Complete acquisition or partial disposal? It could be that HPHT is left with just its legacy HQ assets in Hong Kong, with a sale of its mainland China operations to a Chinese port operator. The cash on sale would raise expectations of a bumper distribution to unitholders. Swapping Yantian Terminals (mainland Shenzhen) for Modern Terminals may happen, which would reduce the bumper harvest. We doubt the politburo would pass up a chance to exert commercial control over Hong Kong, especially in the port sector.

HKSA is detrimental to HPHT. Let us have a mini-throwback to the joint management scheme in 2017, whereby HPHT was confident of improving the profitability. It was apparent that was not the case. Despite narrowed cost base, the assignment of vessels to berths and the cargo mix to be handled are not favourable to HPHT. Consequently, HPHT profitability did not improve when it should have pulled a gap over the cost with a well-heeled revenue. The HKSA is no different in essence. Competition has eased now that the Kwai Tsing terminals in Hong Kong are under an operation team. As a bigger brother in Hong Kong compared to Modern Terminals, and certainly with a heavier invested asset, EBITDA should not be shared equally with Modern Terminals. It is of the case of a younger brother bullying the profits out of the older brother.

The critical risk is for management to continue leeching investors’ funds. Performance just does not match up with their remuneration, and that the Board of Directors is ineffective in expressing investors’ concerns.

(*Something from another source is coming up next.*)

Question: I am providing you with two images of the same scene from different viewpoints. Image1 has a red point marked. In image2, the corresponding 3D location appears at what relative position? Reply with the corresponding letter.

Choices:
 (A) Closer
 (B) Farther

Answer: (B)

Trading opportunities backed by the valuation

Our stress-tested valuation of USD 0.158 per unit takes into account the HKD 0 revenue in 2020, complete impairment of intangible assets, and an acquisition by a Chinese port operator when the political sentiments moderate. The implementation of the Hong Kong Security Law saw HPHT touching a low of USD 0.089 per unit on 30 June 2020, before mysteriously closing at slightly above the previous day’s close price.

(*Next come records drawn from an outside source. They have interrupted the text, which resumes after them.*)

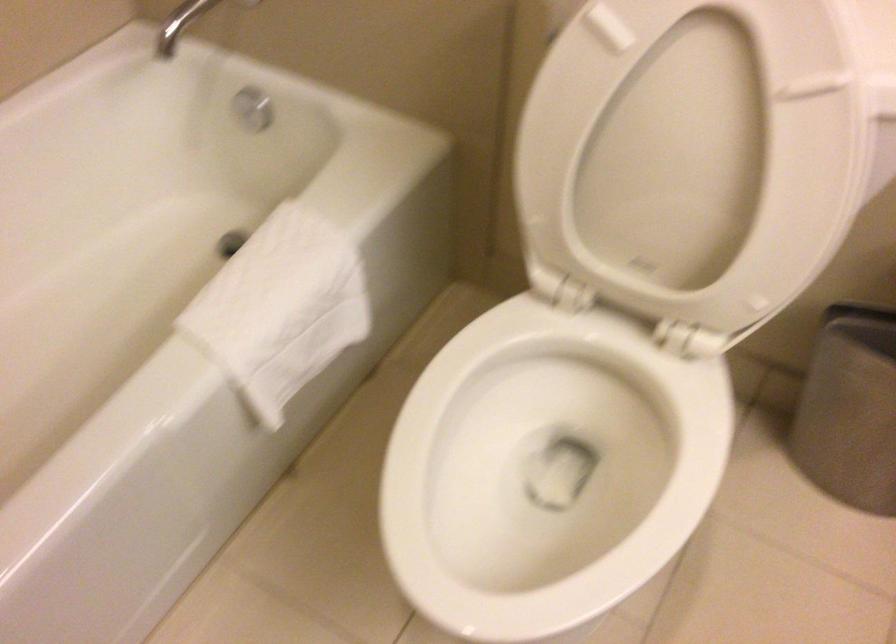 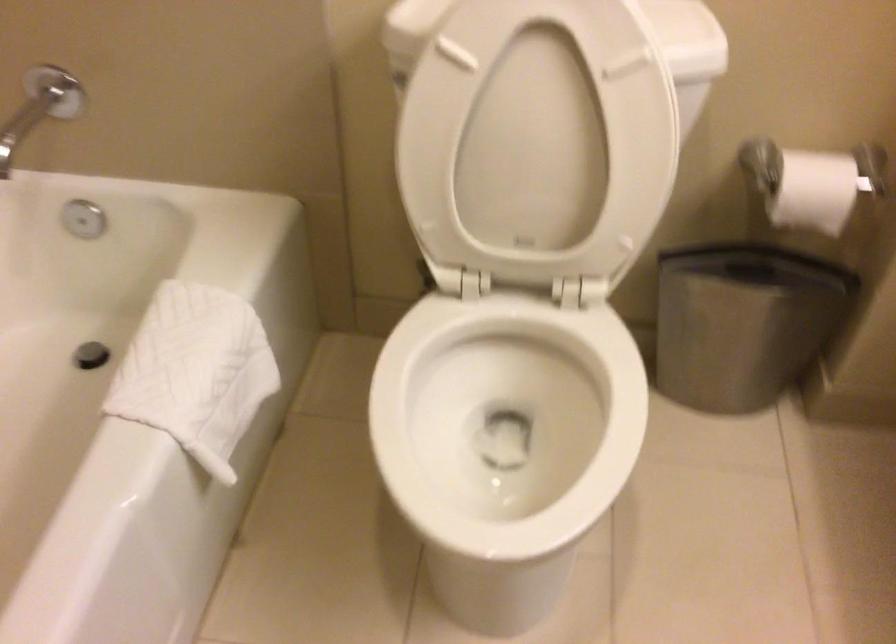 In the second image, find the point that corresponds to point (247, 109) in the first image.

(83, 219) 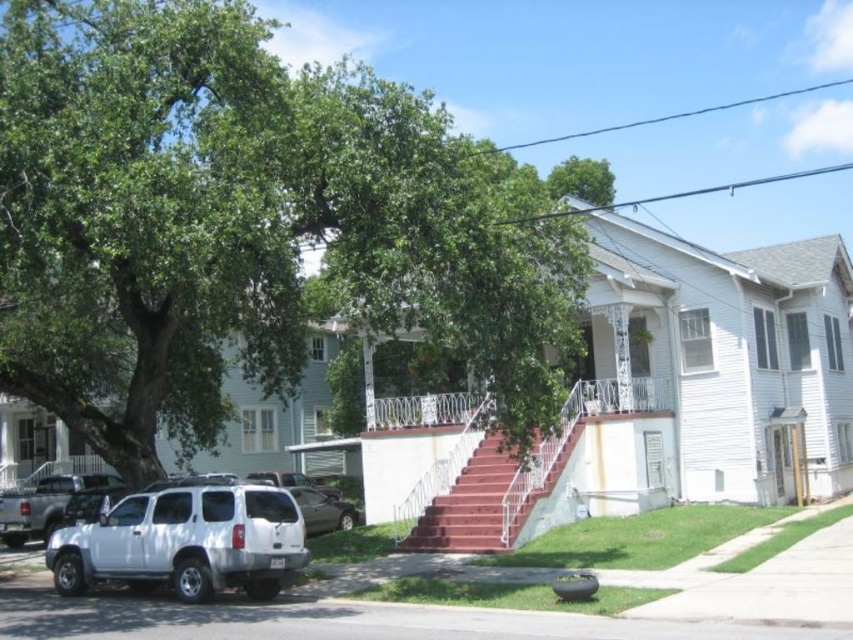 You are a delivery person trying to park your van in front of the house with the white SUV. There is a metallic gray sedan at lower center blocking the path. Can you drive around the green leafy tree at upper left to reach the parking spot?

The green leafy tree at upper left is positioned on the left side of the metallic gray sedan at lower center. Since the tree is to the left of the sedan, you can drive around the green leafy tree at upper left to go around the metallic gray sedan at lower center and reach the parking spot.

Based on the photo, you are standing at the front of the light blue house with the white picket fence. You see a point at coordinates (x=186, y=541). Which object is this point located on?

The point at coordinates (x=186, y=541) is located on the white matte SUV at lower left. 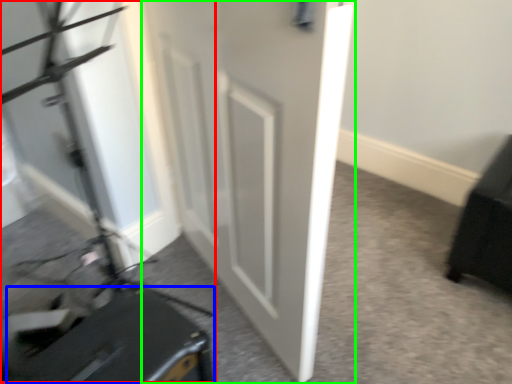 Question: Which object is the closest to the videotape (highlighted by a red box)? Choose among these: luggage (highlighted by a blue box) or door (highlighted by a green box).

Choices:
 (A) luggage
 (B) door

Answer: (A) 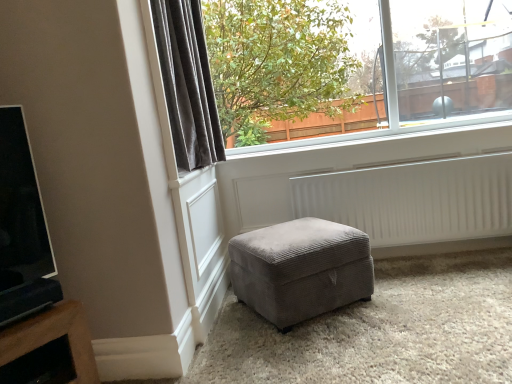 You are a GUI agent. You are given a task and a screenshot of the screen. Output one action in this format:
    pyautogui.click(x=<x>, y=<y>)
    Task: Click on the empty space that is ontop of white ribbed radiator at lower center (from a real-world perspective)
    This screenshot has height=384, width=512.
    Given the screenshot: What is the action you would take?
    pyautogui.click(x=395, y=167) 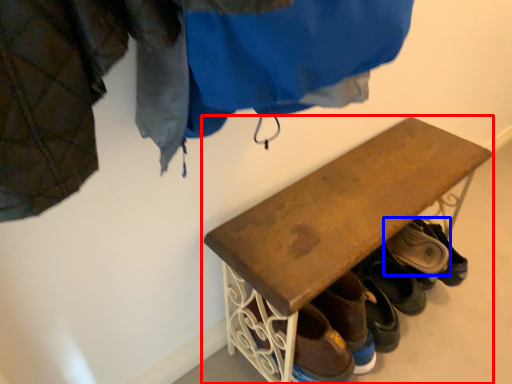 Question: Which point is further to the camera, furniture (highlighted by a red box) or footwear (highlighted by a blue box)?

Choices:
 (A) furniture
 (B) footwear

Answer: (B)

The bulk purchase happened between 5pm and 5:05pm on that very day, pointing towards a keen institutional interest in a bottom-low HPHT. On 1 July 2020, the 23rd anniversary of Hong Kong’s return to China, share price surged 11% when for the past 2 decades or so, this day was a day of protests crippling Hong Kong stock market. The hardline approach by Beijing is working to bring about stability in Hong Kong. There is light at the end of the tunnel. Dissidents may leave Hong Kong to the UK (we bet UK residents are fuming now that they didn’t leave the EU for more Hong Kongers).

Where would the share price go is anyone’s guess. But without the 1H earnings report card, the benefit of the doubt would be given to HPHT to perform. After all, our valuation is based on HKD 0 revenue for 2020 amid the coronavirus outbreak.